Piquant droit dans les arbustes, lesquels rendaient un à un l’âme dans un bruit d’arbre amazonien abattu par les tronçonneuses de foutus déforesteurs, Josh, à grands coups de volant et d’accélérateur fonce. Il ne voit que la mimine droite du pisteur qui virevolte, petite mécanique parfaitement huilée. L’autre coté, ça n’est pas une mimine, mais un étau qui tente désespérément de ne pas nous laisser partir seuls, s’agrippant au siège. Chaque signe est un morse savant. Passe à gauche, monte, à droite, une virgule : évite un tronc qui résisterait à la charge sauvage de l’éléphant à moteur diesel, descend, tout droit… et stop !!! L’arbre est là, devant nous, "le chat", comme ils l’appellent entre pisteurs est là aussi.
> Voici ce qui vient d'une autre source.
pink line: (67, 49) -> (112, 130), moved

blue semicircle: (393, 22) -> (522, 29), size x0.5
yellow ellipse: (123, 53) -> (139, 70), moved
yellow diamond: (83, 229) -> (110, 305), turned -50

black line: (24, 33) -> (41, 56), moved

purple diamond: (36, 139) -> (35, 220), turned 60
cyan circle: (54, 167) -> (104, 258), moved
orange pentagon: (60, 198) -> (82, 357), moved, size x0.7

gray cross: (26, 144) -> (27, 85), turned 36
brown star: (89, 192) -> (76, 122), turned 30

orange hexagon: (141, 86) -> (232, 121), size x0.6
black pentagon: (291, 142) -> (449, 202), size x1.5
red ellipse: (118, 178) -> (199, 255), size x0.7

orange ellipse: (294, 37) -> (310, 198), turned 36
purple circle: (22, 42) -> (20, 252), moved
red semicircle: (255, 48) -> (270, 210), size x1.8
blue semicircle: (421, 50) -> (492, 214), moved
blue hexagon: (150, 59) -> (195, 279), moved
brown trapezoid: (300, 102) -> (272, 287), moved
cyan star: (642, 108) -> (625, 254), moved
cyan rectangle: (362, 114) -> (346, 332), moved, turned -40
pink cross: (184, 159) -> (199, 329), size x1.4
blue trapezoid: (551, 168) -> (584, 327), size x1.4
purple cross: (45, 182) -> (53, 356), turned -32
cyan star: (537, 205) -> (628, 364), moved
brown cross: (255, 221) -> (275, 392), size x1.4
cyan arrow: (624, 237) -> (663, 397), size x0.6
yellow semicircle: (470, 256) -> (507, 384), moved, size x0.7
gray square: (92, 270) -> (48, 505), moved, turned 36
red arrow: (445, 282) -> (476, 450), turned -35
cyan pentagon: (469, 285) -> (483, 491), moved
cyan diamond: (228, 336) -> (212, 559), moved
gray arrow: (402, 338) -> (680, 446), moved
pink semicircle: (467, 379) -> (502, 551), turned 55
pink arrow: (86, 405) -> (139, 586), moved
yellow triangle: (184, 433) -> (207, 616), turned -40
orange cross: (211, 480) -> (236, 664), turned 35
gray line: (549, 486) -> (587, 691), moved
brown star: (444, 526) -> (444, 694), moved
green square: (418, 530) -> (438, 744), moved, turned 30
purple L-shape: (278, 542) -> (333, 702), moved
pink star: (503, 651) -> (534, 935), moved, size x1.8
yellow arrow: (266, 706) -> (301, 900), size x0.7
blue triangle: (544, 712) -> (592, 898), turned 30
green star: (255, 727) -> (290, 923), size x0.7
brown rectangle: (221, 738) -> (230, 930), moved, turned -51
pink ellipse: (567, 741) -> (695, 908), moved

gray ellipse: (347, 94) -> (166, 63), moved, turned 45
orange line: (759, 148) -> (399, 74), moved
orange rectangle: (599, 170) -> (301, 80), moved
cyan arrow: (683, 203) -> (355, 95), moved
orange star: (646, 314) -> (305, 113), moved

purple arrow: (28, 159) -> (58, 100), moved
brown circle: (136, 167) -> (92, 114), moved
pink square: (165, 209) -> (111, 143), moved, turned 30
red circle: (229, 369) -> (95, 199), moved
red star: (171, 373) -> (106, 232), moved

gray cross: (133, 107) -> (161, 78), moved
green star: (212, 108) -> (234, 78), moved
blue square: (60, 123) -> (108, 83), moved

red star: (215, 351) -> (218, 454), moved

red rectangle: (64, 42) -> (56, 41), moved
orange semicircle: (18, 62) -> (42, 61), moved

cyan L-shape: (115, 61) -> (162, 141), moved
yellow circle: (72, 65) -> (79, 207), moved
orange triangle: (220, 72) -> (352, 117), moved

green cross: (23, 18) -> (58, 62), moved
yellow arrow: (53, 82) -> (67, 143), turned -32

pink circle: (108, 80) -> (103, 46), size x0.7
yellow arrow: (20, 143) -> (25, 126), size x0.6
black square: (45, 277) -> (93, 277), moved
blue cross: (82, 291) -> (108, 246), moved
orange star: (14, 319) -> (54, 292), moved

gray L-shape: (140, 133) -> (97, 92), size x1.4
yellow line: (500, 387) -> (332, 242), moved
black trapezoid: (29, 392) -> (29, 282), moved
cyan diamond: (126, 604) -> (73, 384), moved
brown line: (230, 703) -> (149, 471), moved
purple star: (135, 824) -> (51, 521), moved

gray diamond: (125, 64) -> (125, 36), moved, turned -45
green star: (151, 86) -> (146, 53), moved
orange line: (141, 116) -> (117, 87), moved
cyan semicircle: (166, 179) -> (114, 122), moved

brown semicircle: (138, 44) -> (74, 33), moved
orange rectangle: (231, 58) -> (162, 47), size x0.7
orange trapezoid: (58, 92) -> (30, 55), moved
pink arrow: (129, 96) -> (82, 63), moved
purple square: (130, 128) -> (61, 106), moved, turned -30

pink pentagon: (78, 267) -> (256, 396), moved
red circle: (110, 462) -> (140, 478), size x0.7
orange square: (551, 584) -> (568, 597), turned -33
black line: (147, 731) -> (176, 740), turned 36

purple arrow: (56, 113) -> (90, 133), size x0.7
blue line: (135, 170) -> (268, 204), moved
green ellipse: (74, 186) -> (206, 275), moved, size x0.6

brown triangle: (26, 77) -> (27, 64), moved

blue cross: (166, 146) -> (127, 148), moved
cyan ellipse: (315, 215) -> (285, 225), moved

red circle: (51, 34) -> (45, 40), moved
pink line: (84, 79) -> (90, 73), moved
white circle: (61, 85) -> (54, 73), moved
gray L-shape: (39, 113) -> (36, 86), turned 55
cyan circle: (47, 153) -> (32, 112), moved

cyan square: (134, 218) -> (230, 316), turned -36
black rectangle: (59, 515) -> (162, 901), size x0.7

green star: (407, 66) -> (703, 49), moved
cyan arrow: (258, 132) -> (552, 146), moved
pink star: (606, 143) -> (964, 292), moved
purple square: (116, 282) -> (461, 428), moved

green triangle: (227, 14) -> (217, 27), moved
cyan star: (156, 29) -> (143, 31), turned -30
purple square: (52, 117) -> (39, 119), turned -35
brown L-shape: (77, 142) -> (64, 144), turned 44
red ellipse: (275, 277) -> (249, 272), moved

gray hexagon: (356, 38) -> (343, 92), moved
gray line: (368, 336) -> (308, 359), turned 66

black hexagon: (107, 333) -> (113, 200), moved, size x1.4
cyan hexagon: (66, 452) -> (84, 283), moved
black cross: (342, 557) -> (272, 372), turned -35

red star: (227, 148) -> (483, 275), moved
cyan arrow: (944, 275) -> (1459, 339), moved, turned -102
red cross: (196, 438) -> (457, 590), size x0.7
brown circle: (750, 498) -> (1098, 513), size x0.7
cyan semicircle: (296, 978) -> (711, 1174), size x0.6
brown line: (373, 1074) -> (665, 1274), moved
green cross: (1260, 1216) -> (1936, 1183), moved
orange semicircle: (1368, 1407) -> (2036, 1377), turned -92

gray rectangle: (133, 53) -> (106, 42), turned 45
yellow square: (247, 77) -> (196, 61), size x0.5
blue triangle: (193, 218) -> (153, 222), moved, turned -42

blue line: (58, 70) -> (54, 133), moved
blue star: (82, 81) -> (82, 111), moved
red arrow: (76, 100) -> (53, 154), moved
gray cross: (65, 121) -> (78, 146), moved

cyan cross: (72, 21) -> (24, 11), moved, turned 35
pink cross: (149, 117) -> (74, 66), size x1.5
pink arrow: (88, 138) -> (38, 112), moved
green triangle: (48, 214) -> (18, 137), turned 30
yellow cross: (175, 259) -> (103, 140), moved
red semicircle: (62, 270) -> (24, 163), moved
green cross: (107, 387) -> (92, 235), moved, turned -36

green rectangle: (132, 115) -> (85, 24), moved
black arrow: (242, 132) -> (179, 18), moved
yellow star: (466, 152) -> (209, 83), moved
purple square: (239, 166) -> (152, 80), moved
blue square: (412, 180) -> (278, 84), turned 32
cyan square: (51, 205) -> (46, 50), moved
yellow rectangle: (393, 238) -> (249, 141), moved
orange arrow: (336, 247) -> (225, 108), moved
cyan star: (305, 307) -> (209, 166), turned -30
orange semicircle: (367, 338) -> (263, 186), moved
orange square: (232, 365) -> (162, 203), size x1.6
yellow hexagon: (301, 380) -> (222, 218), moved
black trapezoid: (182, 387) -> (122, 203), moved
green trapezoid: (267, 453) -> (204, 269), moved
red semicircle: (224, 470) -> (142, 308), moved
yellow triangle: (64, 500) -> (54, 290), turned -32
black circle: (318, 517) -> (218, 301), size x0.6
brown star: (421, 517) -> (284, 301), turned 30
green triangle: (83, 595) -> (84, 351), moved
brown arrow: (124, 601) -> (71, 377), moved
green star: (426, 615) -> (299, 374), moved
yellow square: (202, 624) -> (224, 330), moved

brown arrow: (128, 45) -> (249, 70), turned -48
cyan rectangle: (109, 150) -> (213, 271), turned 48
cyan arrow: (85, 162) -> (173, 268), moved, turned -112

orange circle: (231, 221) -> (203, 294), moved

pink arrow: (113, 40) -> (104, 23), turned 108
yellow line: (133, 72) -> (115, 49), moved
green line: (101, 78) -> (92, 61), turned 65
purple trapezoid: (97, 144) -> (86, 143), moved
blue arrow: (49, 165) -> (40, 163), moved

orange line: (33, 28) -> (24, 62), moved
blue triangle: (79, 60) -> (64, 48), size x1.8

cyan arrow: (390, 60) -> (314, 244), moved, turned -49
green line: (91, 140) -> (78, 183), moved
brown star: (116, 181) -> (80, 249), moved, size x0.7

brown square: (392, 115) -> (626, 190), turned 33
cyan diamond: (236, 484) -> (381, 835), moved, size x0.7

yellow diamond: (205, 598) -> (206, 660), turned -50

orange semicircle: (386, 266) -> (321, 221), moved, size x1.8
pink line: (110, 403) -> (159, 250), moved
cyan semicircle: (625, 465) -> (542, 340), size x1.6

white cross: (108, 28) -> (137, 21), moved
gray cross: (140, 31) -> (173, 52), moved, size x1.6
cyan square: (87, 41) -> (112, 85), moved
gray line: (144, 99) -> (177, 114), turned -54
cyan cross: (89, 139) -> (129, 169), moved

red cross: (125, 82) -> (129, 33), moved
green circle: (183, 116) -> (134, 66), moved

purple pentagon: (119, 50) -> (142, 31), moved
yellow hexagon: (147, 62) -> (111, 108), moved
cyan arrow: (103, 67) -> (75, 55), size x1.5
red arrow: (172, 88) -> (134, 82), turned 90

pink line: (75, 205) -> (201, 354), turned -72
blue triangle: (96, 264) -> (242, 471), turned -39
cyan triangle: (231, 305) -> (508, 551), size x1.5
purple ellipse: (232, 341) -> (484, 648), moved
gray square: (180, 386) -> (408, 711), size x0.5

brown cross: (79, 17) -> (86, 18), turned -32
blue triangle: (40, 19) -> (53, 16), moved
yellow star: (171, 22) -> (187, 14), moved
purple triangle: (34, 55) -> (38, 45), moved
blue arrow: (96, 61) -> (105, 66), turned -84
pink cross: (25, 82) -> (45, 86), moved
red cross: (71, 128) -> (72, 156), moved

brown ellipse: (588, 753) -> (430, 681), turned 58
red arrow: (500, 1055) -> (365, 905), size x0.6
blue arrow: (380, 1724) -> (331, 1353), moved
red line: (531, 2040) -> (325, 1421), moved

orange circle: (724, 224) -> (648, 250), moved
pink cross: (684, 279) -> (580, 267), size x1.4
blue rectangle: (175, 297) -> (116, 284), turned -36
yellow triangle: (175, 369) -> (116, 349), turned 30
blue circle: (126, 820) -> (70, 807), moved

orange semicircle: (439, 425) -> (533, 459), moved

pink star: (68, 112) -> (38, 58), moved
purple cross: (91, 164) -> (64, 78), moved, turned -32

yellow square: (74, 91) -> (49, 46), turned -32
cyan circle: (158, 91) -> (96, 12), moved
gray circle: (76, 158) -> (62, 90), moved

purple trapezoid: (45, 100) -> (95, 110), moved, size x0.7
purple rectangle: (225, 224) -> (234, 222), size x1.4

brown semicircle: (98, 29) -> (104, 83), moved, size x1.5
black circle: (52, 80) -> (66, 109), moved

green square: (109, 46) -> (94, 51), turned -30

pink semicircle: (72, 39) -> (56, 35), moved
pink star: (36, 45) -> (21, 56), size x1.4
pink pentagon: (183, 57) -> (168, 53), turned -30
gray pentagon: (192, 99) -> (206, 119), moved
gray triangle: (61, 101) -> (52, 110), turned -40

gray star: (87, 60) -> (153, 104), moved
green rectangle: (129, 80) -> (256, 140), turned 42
Las… le chat ne dort déjà plus que d’un œil et saute, félin dans toute sa suavité, pour se faufiler et disparaitre dans le buisson aux limites infinies. Visiblement il veut détourner l’attention des intrus, protéger son beefsteak resté dans les parages. On nous le montrera plus tard. La pauvre antilope n’aura plus mal au ventre, elle n’en a plus. Dans la jungle, Dura lex, sed lex. J’ai censuré la photo prise de la victime. Mais avant ça, va commencer une traque inouïe de l’africain Bongeni (beau nom prémonitoire, non ?). Difficile à raconter pour que vous imaginiez un tant soit peu cette chasse inoubliable.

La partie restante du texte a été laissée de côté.